[lxml-dev] absolute XPath expressions on Elements
Hi, I implemented a getpath() method for the ElementTree class that returns an XPath expression for a node. While working out test cases for it, however, I realized that the semantics of evaluating absolute XPath expressions (/...) on elements were not clear at all in the current implementation. ET does not allow absolute expressions in Element.findall() and raises a SyntaxError instead. I think we should do the same for Element.xpath() to prevent mistakes like this:
a = etree.Element("a") b = etree.SubElement(a, "b") d0 = etree.SubElement(b, "d") c = etree.SubElement(a, "c") d1 = etree.SubElement(c, "d") d2 = etree.SubElement(c, "d")
c.xpath("//d")
The reasoning is that Elements do not have a root and therefore no absolute starting point for XPath. Only ElementTrees provide the required semantics, so it's perfectly valid to do this instead:
ElementTree(c).xpath("//d")
Imagine the case where you have many ElementTrees wrapping various elements in a tree. Which one should be the starting point? Remember that documents and their absolute root node are not exposed through the API. The use case that brought me there is this:
tree = etree.ElementTree(c) print tree.getpath(d2) /c/d[2] tree.xpath(tree.getpath(d2)) == [d2] # fails!
Intuitively, this should work. However, the current implementation fails here, as it starts searching at 'a' rather than 'c' and thus finds nothing. To fix this, we have to switch the root node during XPath evaluation. Doing this for ElementTree.xpath() is ok, but doing this for Element.xpath() also is impossible, as it breaks relative expressions like "..". So I decided to simply special case XPath expressions starting with '/' and raise exceptions for them. I know that this is not sufficient, as absolute paths can be hidden in things like "*[/a]" or "a|/a". But it's hopefully enough to make users aware and to prevent common mistakes. I also added a note in the documentation that the result of absolute expressions is undefined for Elements, I think that's the right way of saying it. I post this here as there will likely be code that breaks because of this change. I already found two test cases in the test suite that used this. It's just too easy to get wrong, so lxml is better off by raising exceptions where it can than just ignoring this problem. Stefan
Stefan Behnel wrote:
I implemented a getpath() method for the ElementTree class that returns an XPath expression for a node. While working out test cases for it, however, I realized that the semantics of evaluating absolute XPath expressions (/...) on elements were not clear at all in the current implementation.

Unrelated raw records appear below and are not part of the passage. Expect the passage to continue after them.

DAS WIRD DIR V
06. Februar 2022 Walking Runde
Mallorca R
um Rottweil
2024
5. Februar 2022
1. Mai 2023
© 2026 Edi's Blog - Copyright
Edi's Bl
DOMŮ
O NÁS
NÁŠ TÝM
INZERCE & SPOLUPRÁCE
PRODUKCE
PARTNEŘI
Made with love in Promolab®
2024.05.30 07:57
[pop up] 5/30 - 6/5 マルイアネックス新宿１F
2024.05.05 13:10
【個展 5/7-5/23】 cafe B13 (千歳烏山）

ET does not allow absolute expressions in Element.findall() and raises a SyntaxError instead. I think we should do the same for Element.xpath() to prevent mistakes like this:
a = etree.Element("a") b = etree.SubElement(a, "b") d0 = etree.SubElement(b, "d") c = etree.SubElement(a, "c") d1 = etree.SubElement(c, "d") d2 = etree.SubElement(c, "d")
c.xpath("//d")
The reasoning is that Elements do not have a root and therefore no absolute starting point for XPath. Only ElementTrees provide the required semantics, so it's perfectly valid to do this instead:
ElementTree(c).xpath("//d")
Imagine the case where you have many ElementTrees wrapping various elements in a tree. Which one should be the starting point? Remember that documents and their absolute root node are not exposed through the API.

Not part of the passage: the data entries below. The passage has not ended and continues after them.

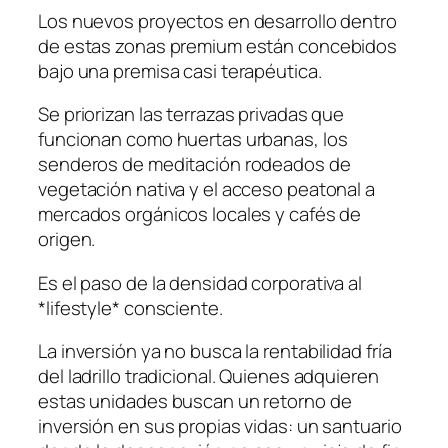
Los nuevos proyectos en desarrollo dentro
de estas zonas premium están concebidos
bajo una premisa casi terapéutica.
Se priorizan las terrazas privadas que
funcionan como huertas urbanas, los
senderos de meditación rodeados de
vegetación nativa y el acceso peatonal a
mercados orgánicos locales y cafés de
origen.
Es el paso de la densidad corporativa al
*lifestyle* consciente.
La inversión ya no busca la rentabilidad fría
del ladrillo tradicional. Quienes adquieren
estas unidades buscan un retorno de
inversión en sus propias vidas: un santuario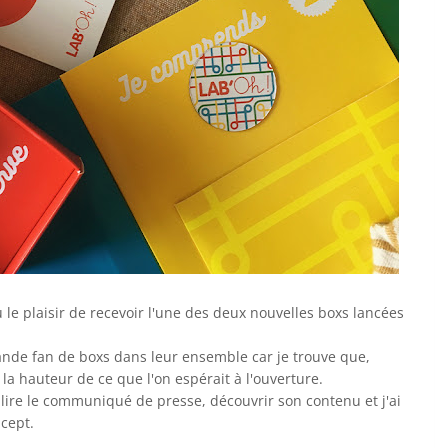
 le plaisir de recevoir l'une des deux nouvelles boxs lancées
nde fan de boxs dans leur ensemble car je trouve que,
la hauteur de ce que l'on espérait à l'ouverture.
u lire le communiqué de presse, découvrir son contenu et j'ai
ncept.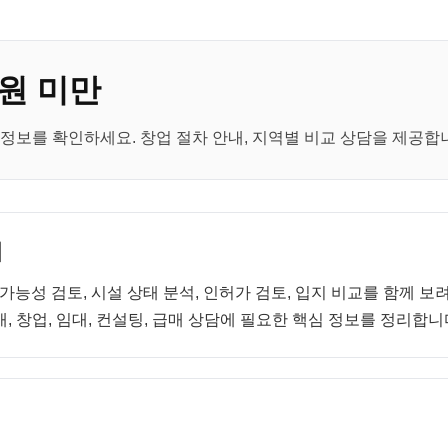
원 미만
정보를 확인하세요. 창업 절차 안내, 지역별 비교 상담을 제공합
내
 가능성 검토, 시설 상태 분석, 인허가 검토, 입지 비교를 함께 
, 창업, 임대, 컨설팅, 급매 상담에 필요한 핵심 정보를 정리합니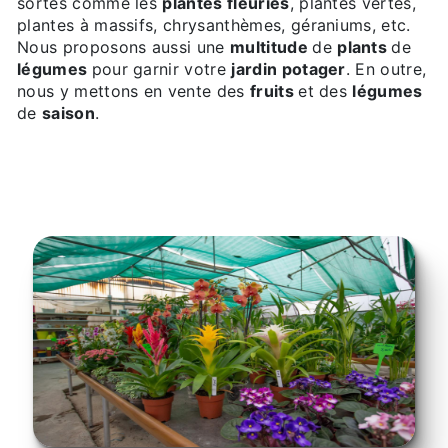
sortes comme les
plantes fleuries
, plantes vertes,
plantes à massifs, chrysanthèmes, géraniums, etc.
Nous proposons aussi une
multitude
de
plants
de
légumes
pour garnir votre
jardin potager
. En outre,
nous y mettons en vente des
fruits
et des
légumes
de
saison
.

Maybe we should expose the absolute root of documents in the API? XPath is defined on the document level. We could define the xpath() function to work in the context of the underlying document when / is used. Conceptually for XPath there *is* an underlying document with a certain structure. We can try to paper that over with hacky XPath parsing and exceptions and pretend there is not, but it's going to lead to more confusion than just exposing this concept in the API.
The use case that brought me there is this:
tree = etree.ElementTree(c) print tree.getpath(d2) /c/d[2] tree.xpath(tree.getpath(d2)) == [d2] # fails!
Intuitively, this should work. However, the current implementation fails here, as it starts searching at 'a' rather than 'c' and thus finds nothing. To fix this, we have to switch the root node during XPath evaluation. Doing this for ElementTree.xpath() is ok, but doing this for Element.xpath() also is impossible, as it breaks relative expressions like "..".
But c isn't the root of the tree in all this. I think again it would be much better if we exposed the real underlying tree here, and only return xpath expressions generated from the real root.
So I decided to simply special case XPath expressions starting with '/' and raise exceptions for them. I know that this is not sufficient, as absolute paths can be hidden in things like "*[/a]" or "a|/a". But it's hopefully enough to make users aware and to prevent common mistakes. I also added a note in the documentation that the result of absolute expressions is undefined for Elements, I think that's the right way of saying it.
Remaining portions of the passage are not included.